Empirical economists in the field of IO have devoted substantial attention to modeling the determinants of demand across a variety of settings. For some time, NBER researchers have been active in the design, innovation, and evaluation of methods to estimate demand based on neoclassical theories of consumer utility maximization. Nevo and Pakes discussed this in their 2012 Methods Lectures (1) and dozens of NBER Working Papers have been published in this area. (2) In recent years, empirical researchers increasingly have turned their attention to analyzing the underpinnings of individual choice, for example characterizing the implications of deviations from standard neoclassical models of optimization behavior and the role of information in markets.

Consumer Behavior

The detailed microdata that are the mainstay of much empirical IO research have proved useful for identifying departures from conventional models of consumer utility maximization. A body of work in this area has looked at automobile purchases, one of the most significant consumer purchase decisions for most households. Meghan Busse, Florian Zettlemeyer, and co-author Duncan Simester (13140) document consumer responses to "price cues" in the context of a Big Three automaker "Employee Discount Pricing" promotion in the summer of 2005. They find that consumers responded to this promotion with unprecedented increases in new car purchases, even though prices during the promotion were not substantially lower than immediately prior to it. Indeed, sales increased even for some models with higher prices during the promotion. While the researchers point out that this behavior can be consistent with rational reliance on (noisy) price signals, their results are cautionary for those who would model consumers as responding primarily to observed prices. In another paper on auto purchases, Nicola Lacetera, Devin Pope, and Justin Sydnor (17030) look at heuristic information processing in used car purchases. They find that sale prices drop discontinuously at exactly 10,000 mile odometer readings, consistent with customers focusing on the leftmost digit of the odometer reading rather than incorporating the full odometer reading into their valuation. They estimate $2.4 billion of mispricing as a result. Busse and Pope and their co-authors (18212) use a sample of 40 million vehicle purchases and 4 million house purchases to explore the role of projection bias -- the tendency to over-predict the degree to which one's future tastes will resemble one's current tastes -- in purchasing behavior. They find that weather at the time of purchase overly influences purchase decisions for these major durables. They meticulously explore alternative explanations for this finding, and their results rule out explanations grounded in neoclassical utility maximization. For example, spring or fall days that are unusually warm and sunny induce additional convertible sales, which are not merely timeshifted. Moreover, the convertibles purchased on such days are more likely to be traded in quickly, consistent with misestimating future tastes.

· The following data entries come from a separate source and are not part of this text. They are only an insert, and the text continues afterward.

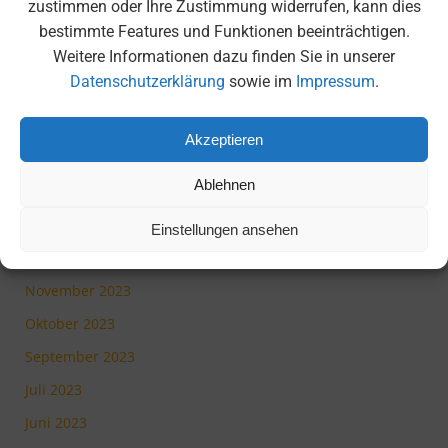
zustimmen oder Ihre Zustimmung widerrufen, kann dies
Juli 2024
bestimmte Features und Funktionen beeinträchtigen.
Weitere Informationen dazu finden Sie in unserer
Juni 2024
Datenschutzerklärung
sowie im
Impressum
.
Mai 2024
April 2024
Akzeptieren
März 2024
Ablehnen
Februar 2024
Januar 2024
Einstellungen ansehen
Dezember 2023
November 2023
Oktober 2023
September 2023
Juli 2023
Juni 2023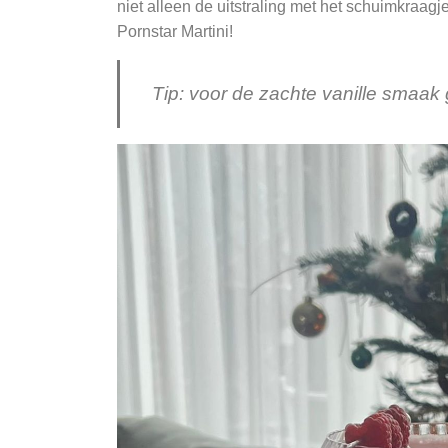
niet alleen de uitstraling met het schuimkraag
Pornstar Martini!
Tip: voor de zachte vanille smaak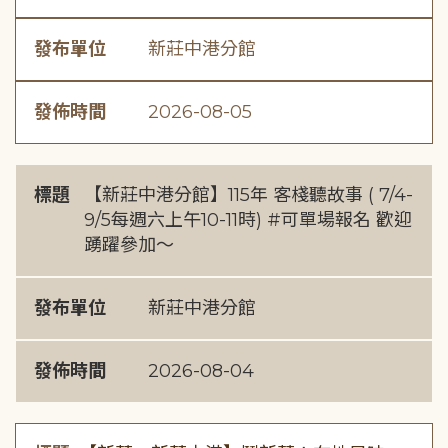
發布單位
新莊中港分館
發佈時間
2026-08-05
標題
【新莊中港分館】115年 客棧聽故事 ( 7/4-
9/5每週六上午10-11時) #可單場報名 歡迎
踴躍參加～
發布單位
新莊中港分館
發佈時間
2026-08-04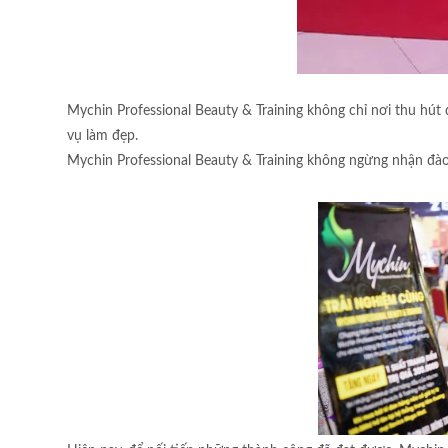
Mychin Professional Beauty & Training không chỉ nơi thu hút 
vụ làm đẹp.
Mychin Professional Beauty & Training không ngừng nhận đào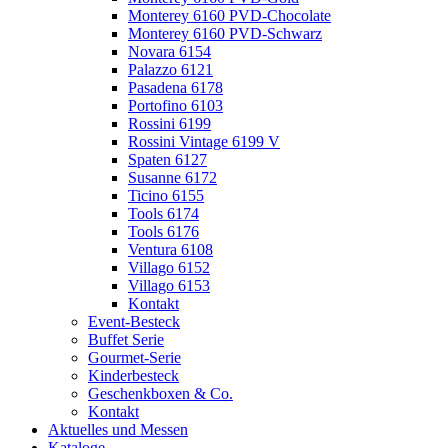
Monterey 6160 PVD-Chocolate
Monterey 6160 PVD-Schwarz
Novara 6154
Palazzo 6121
Pasadena 6178
Portofino 6103
Rossini 6199
Rossini Vintage 6199 V
Spaten 6127
Susanne 6172
Ticino 6155
Tools 6174
Tools 6176
Ventura 6108
Villago 6152
Villago 6153
Kontakt
Event-Besteck
Buffet Serie
Gourmet-Serie
Kinderbesteck
Geschenkboxen & Co.
Kontakt
Aktuelles und Messen
Kataloge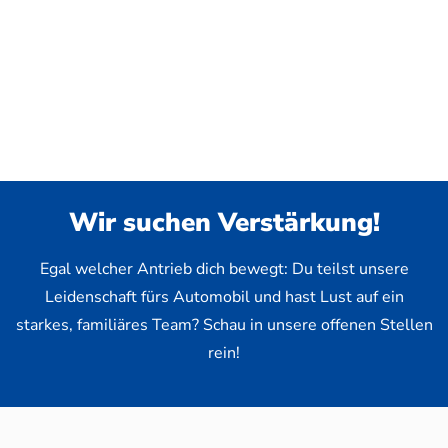
Wir suchen Verstärkung!
Egal welcher Antrieb dich bewegt: Du teilst unsere
Leidenschaft fürs Automobil und hast Lust auf ein
starkes, familiäres Team? Schau in unsere offenen Stellen
rein!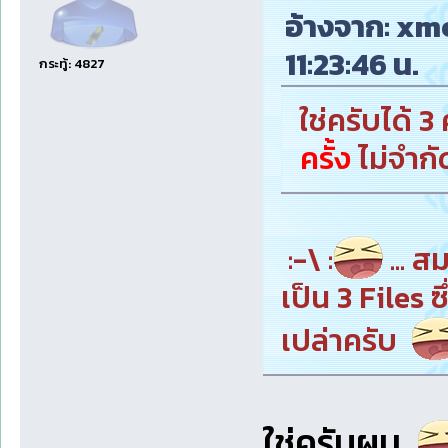
อ้างจาก: xme
11:23:46 น.
กระทู้: 4827
ใช่ครับได้ 3
ครั้ง
ไม่จำกั
:-\ :
... ส
เป็น 3 Files 
เปล่าครับ
ใช่ครับผม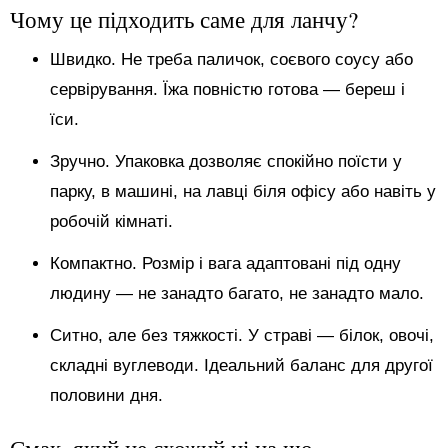
Чому це підходить саме для ланчу?
Швидко. Не треба паличок, соєвого соусу або
сервірування. Їжа повністю готова — береш і
їси.
Зручно. Упаковка дозволяє спокійно поїсти у
парку, в машині, на лавці біля офісу або навіть у
робочій кімнаті.
Компактно. Розмір і вага адаптовані під одну
людину — не занадто багато, не занадто мало.
Ситно, але без тяжкості. У страві — білок, овочі,
складні вуглеводи. Ідеальний баланс для другої
половини дня.
Смак, який не схожий ні на що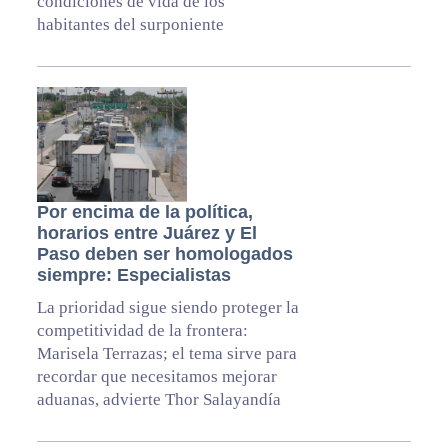
condiciones de vida de los
habitantes del surponiente
Por encima de la política,
horarios entre Juárez y El
Paso deben ser homologados
siempre: Especialistas
La prioridad sigue siendo proteger la
competitividad de la frontera:
Marisela Terrazas; el tema sirve para
recordar que necesitamos mejorar
aduanas, advierte Thor Salayandía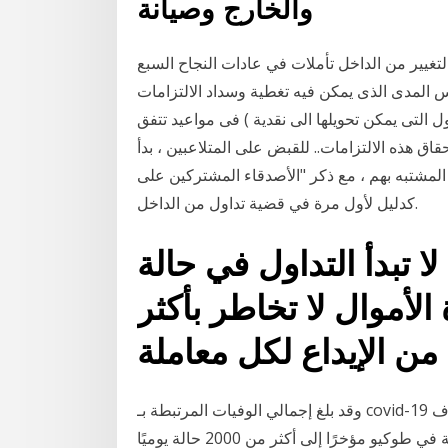
والخارج وصيانة
 الداخل تأملات في عادات النجاح السبع pdf. فى حالة وجود مشكلة بالكتاب الرجاء
قيس المدى الذى يمكن فيه تغطية وسداد الالتزامات
 التى يمكن تحويلها الى نقدية ) فى مواعيد تتفق
الالتزامات.. للقبض على المتلاعبين ، بدأ Sebi منظم الأسواق في النظر في حسابات
ه بهم ، مع ذكر "الأصدقاء المشتركين على Facebook"
كدليل لأول مرة في قضية تداول من الداخل.
 تبدأ التداول في حالة
الأموال لا تخاطر بأكثر
وقد بلغ إجمالي الوفيات المرتبطة بـ covid-19 حوالي 4000 على مستوى البلاد حتى الآن. وتتزايد المخاوف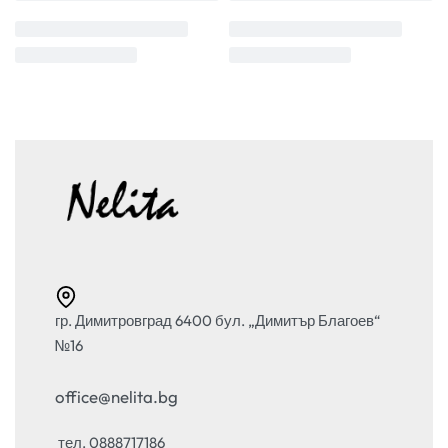
гр. Димитровград 6400 бул. „Димитър Благоев“
№16
office@nelita.bg
тел. 0888717186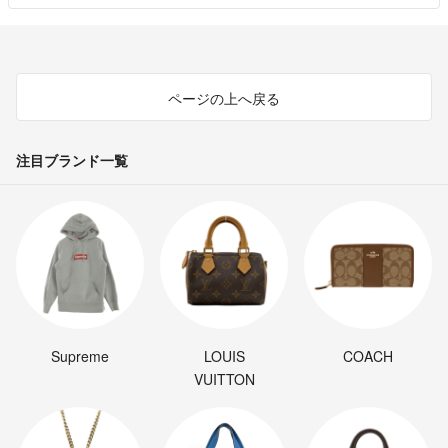
ページの上へ戻る
注目ブランド一覧
Supreme
LOUIS
COACH
VUITTON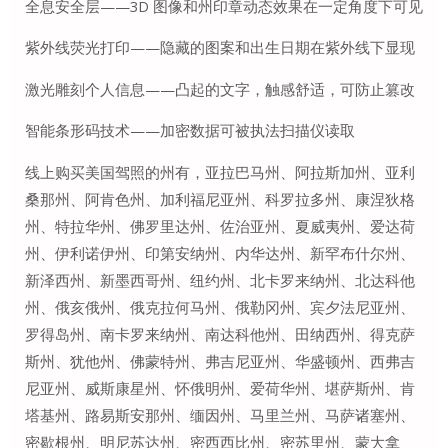
全息安全层——3D 图像和州印章动态效果在一定角度下可见
紫外线荧光打印——隐藏的图案和出生日期在紫外线下显现
激光雕刻个人信息——凸起的文字，触感舒适，可防止篡改
智能条形码技术——加密数据可被执法扫描仪读取
线上购买美国驾照的州有，亚拉巴马州、阿拉斯加州、亚利
桑那州、阿肯色州、加利福尼亚州、科罗拉多州、康涅狄格
州、特拉华州、佛罗里达州、佐治亚州、夏威夷州、爱达荷
州、伊利诺伊州、印第安纳州、内华达州、新罕布什尔州、
新泽西州、新墨西哥州、纽约州、北卡罗来纳州、北达科他
州、俄亥俄州、俄克拉何马州、俄勒冈州、宾夕法尼亚州、
罗得岛州、南卡罗来纳州、南达科他州、田纳西州、得克萨
斯州、犹他州、佛蒙特州、弗吉尼亚州、华盛顿州、西弗吉
尼亚州、威斯康星州、怀俄明州、爱荷华州、堪萨斯州、肯
塔基州、路易斯安那州、缅因州、马里兰州、马萨诸塞州、
密歇根州、明尼苏达州、密西西比州、密苏里州、蒙大拿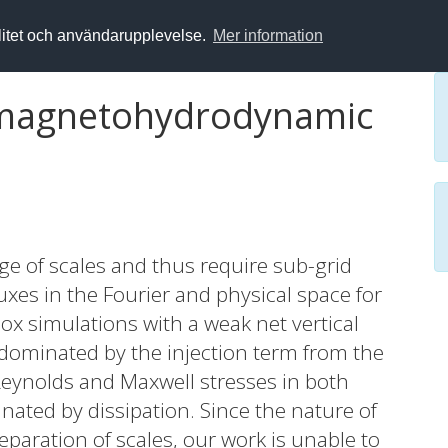
alitet och användarupplevelse.
Mer information
n magnetohydrodynamic
ge of scales and thus require sub-grid
es in the Fourier and physical space for
x simulations with a weak net vertical
 dominated by the injection term from the
Reynolds and Maxwell stresses in both
nated by dissipation. Since the nature of
eparation of scales, our work is unable to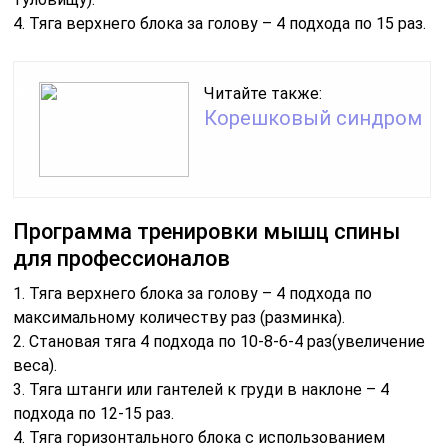
4. Тяга верхнего блока за голову – 4 подхода по 15 раз.
Читайте также:
Корешковый синдром
Программа тренировки мышц спины
для профессионалов
1. Тяга верхнего блока за голову – 4 подхода по
максимальному количеству раз (разминка).
2. Становая тяга 4 подхода по 10-8-6-4 раз(увеличение
веса).
3. Тяга штанги или гантелей к груди в наклоне – 4
подхода по 12-15 раз.
4. Тяга горизонтального блока с использованием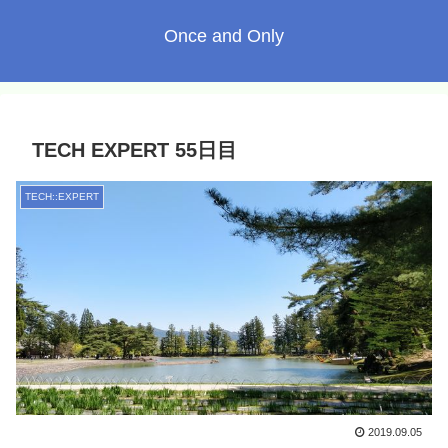
Once and Only
TECH EXPERT 55日目
TECH::EXPERT
2019.09.05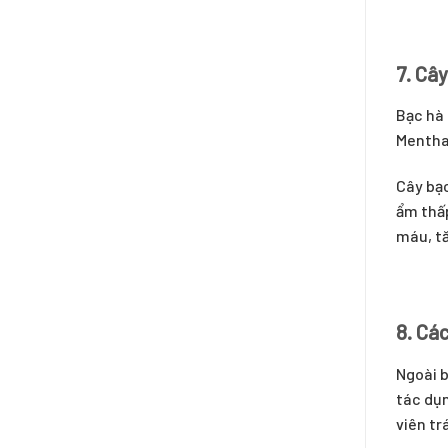
7. Câ
Bạc hà 
Mentha 
Cây bạc
ẩm thấp
máu, tă
8. Các
Ngoài b
tác dụn
viên tr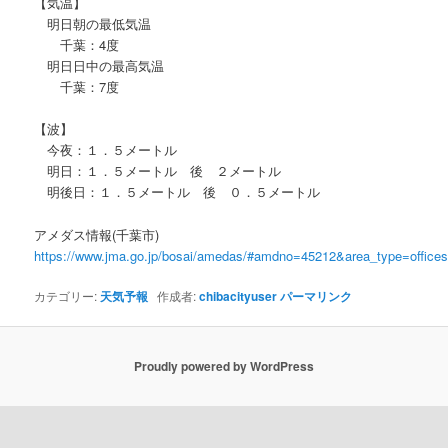
【気温】
明日朝の最低気温
千葉：4度
明日日中の最高気温
千葉：7度
【波】
今夜：１．５メートル
明日：１．５メートル 後 ２メートル
明後日：１．５メートル 後 ０．５メートル
アメダス情報(千葉市)
https://www.jma.go.jp/bosai/amedas/#amdno=45212&area_type=offic
カテゴリー:
天気予報
作成者:
chibacityuser
パーマリンク
Proudly powered by WordPress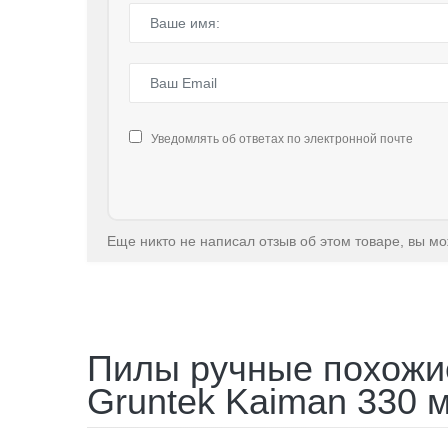
Уведомлять об ответах по электронной почте
Еще никто не написал отзыв об этом товаре, вы м
Пилы ручные похожие
Gruntek Kaiman 330 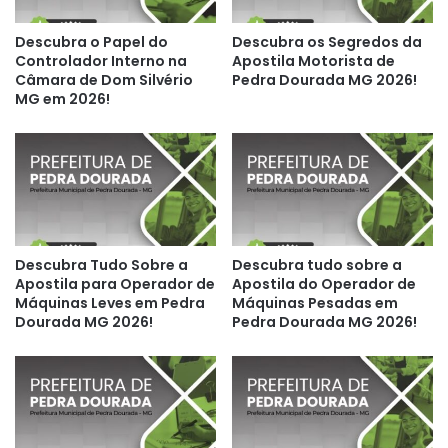
Descubra o Papel do
Descubra os Segredos da
Controlador Interno na
Apostila Motorista de
Câmara de Dom Silvério
Pedra Dourada MG 2026!
MG em 2026!
Descubra Tudo Sobre a
Descubra tudo sobre a
Apostila para Operador de
Apostila do Operador de
Máquinas Leves em Pedra
Máquinas Pesadas em
Dourada MG 2026!
Pedra Dourada MG 2026!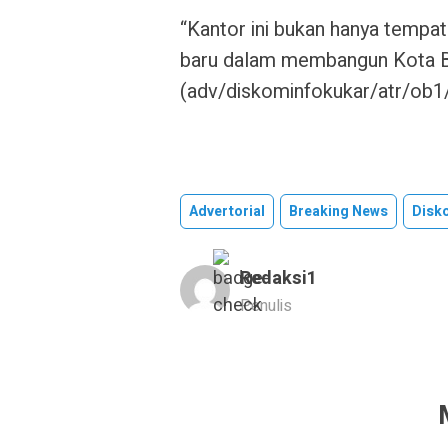
“Kantor ini bukan hanya tempat
baru dalam membangun Kota Bang
(adv/diskominfokukar/atr/ob1
Advertorial
Breaking News
Disk
Redaksi1
Penulis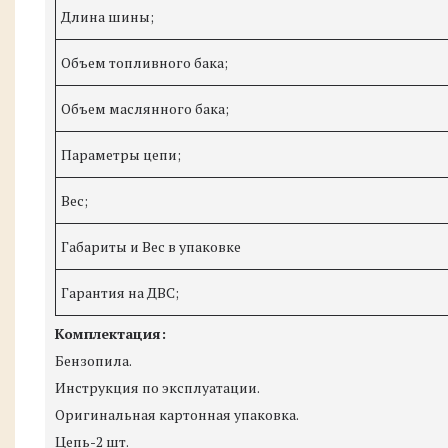
Длина шины;
Объем топливного бака;
Объем маслянного бака;
Параметры цепи;
Вес;
Габариты и Вес в упаковке
Гарантия на ДВС;
Комплектация:
Бензопила.
Инструкция по эксплуатации.
Оригинальная картонная упаковка.
Цепь-2 шт.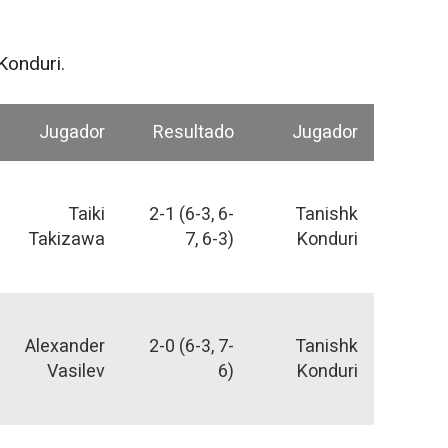
Konduri.
Jugador
Resultado
Jugador
Taiki
2-1 (6-3, 6-
Tanishk
Takizawa
7, 6-3)
Konduri
Alexander
2-0 (6-3, 7-
Tanishk
Vasilev
6)
Konduri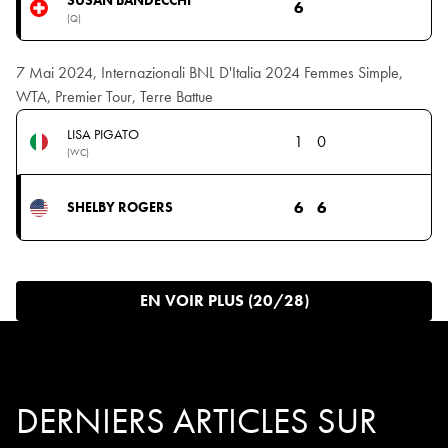
6
(Q)
7 Mai 2024, Internazionali BNL D'Italia 2024 Femmes Simple,
WTA, Premier Tour, Terre Battue
LISA PIGATO
1
0
(WC)
6
6
SHELBY ROGERS
EN VOIR PLUS (20/28)
DERNIERS ARTICLES SUR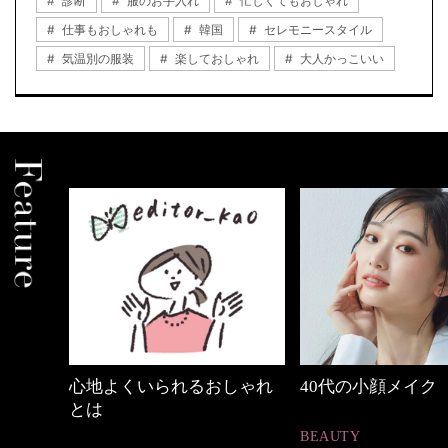
診断
服のお手入れ
忙しくてもおしゃれ
仕事もおしゃれも
韓国
セレモニースタイル
気温別の服装
楽しておしゃれ
大人かっこいい
中身
心地よくいられるおしゃれ
40代の小顔メイク
とは
BEAUTY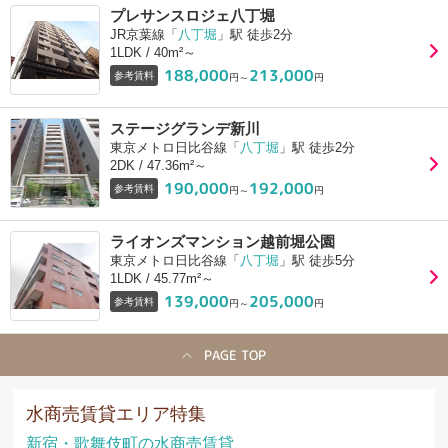
プレサンスロジェ八丁堀
JR京葉線「
八丁堀
」駅 徒歩2分
1LDK / 40m²～
188,000
213,000
参考賃料
円～
円
ステージグランデ新川
東京メトロ日比谷線「
八丁堀
」駅 徒歩2分
2DK / 47.36m²～
190,000
192,000
参考賃料
円～
円
ライオンズマンション越前堀公園
東京メトロ日比谷線「
八丁堀
」駅 徒歩5分
1LDK / 45.77m²～
139,000
205,000
参考賃料
円～
円
PAGE TOP
水商売賃貸エリア特集
新宿・歌舞伎町の水商売賃貸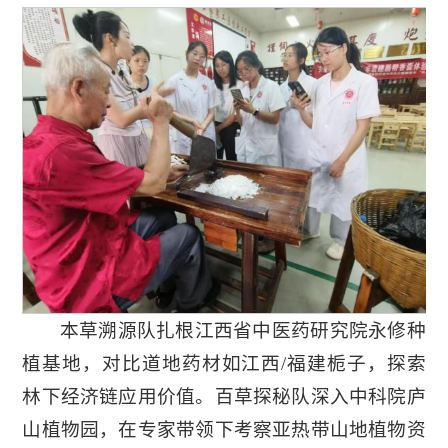
本草溯源队扎根江西省中医药研究院永修种
植基地
，对比道地药材如江西/福建栀子，探索
林下经济链应用价值。
百草探秘队深入中科院庐
山植物园
，在专家带领下考察亚热带山地植物资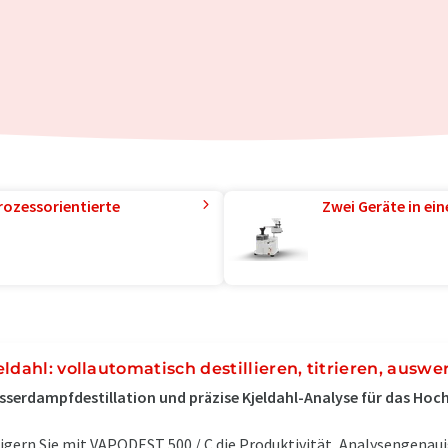
rozessorientierte
Zwei Geräte in ei
eldahl: vollautomatisch destillieren, titrieren, auswe
serdampfdestillation und präzise Kjeldahl-Analyse für das Ho
igern Sie mit VAPODEST 500 / C die Produktivität, Analysengenaui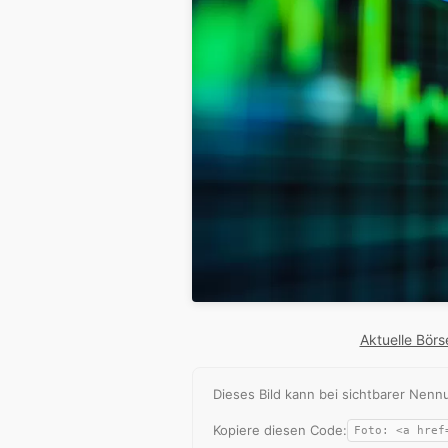
Aktuelle Börs
Dieses Bild kann bei sichtbarer Ne
Kopiere diesen Code: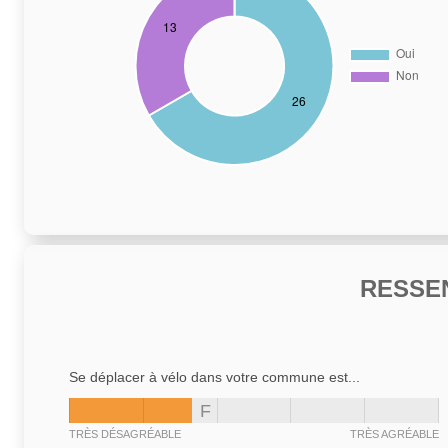
RESSE
Se déplacer à vélo dans votre commune est...
F
TRÈS DÉSAGRÉABLE
TRÈS AGRÉABLE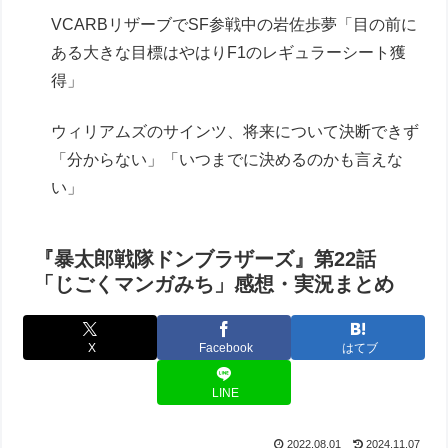
VCARBリザーブでSF参戦中の岩佐歩夢「目の前に
ある大きな目標はやはりF1のレギュラーシート獲
得」
ウィリアムズのサインツ、将来について決断できず
「分からない」「いつまでに決めるのかも言えな
い」
『暴太郎戦隊ドンブラザーズ』第22話
「じごくマンガみち」感想・実況まとめ
X
Facebook
はてブ
LINE
2022.08.01
2024.11.07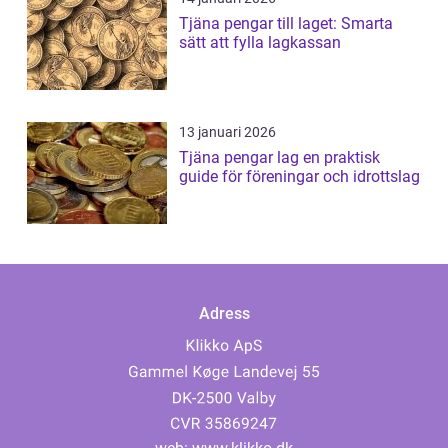
Tjäna pengar till laget: Smarta
sätt att fylla lagkassan
13 januari 2026
Tjäna pengar lag en praktisk
guide för föreningar och idrottslag
Adress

Justine Hastings and Jesse Shapiro (18248) analyze "mental accounting" in household purchases of gasoline. Their results consistently reject the null hypothesis that households treat spending on gasoline as fungible with other income. Instead, when gasoline prices rise, consumers disproportionately substitute to (less expensive) lower octane gasoline, far more than the substitution that occurs for similar income effects from non-gasoline price sources; the converse is true when gas prices rise. This complements work that Hastings has done with other collaborators (13614) on how households adjust grocery purchases when gasoline prices change. Andrei Shleifer and his collaborators (17947) develop a model of context-dependent consumer choice focused on "salient attributes" that is consistent with this mental accounting behavior, and use their model to study discounts in a variety of settings.

Better understanding of consumer choice is an important input to modeling firm decisions. Julio Rotemberg (13754) models the implications for firms and policymakers of consumers who do not make effective use of price information, and then suffer ex post regret or anger as a...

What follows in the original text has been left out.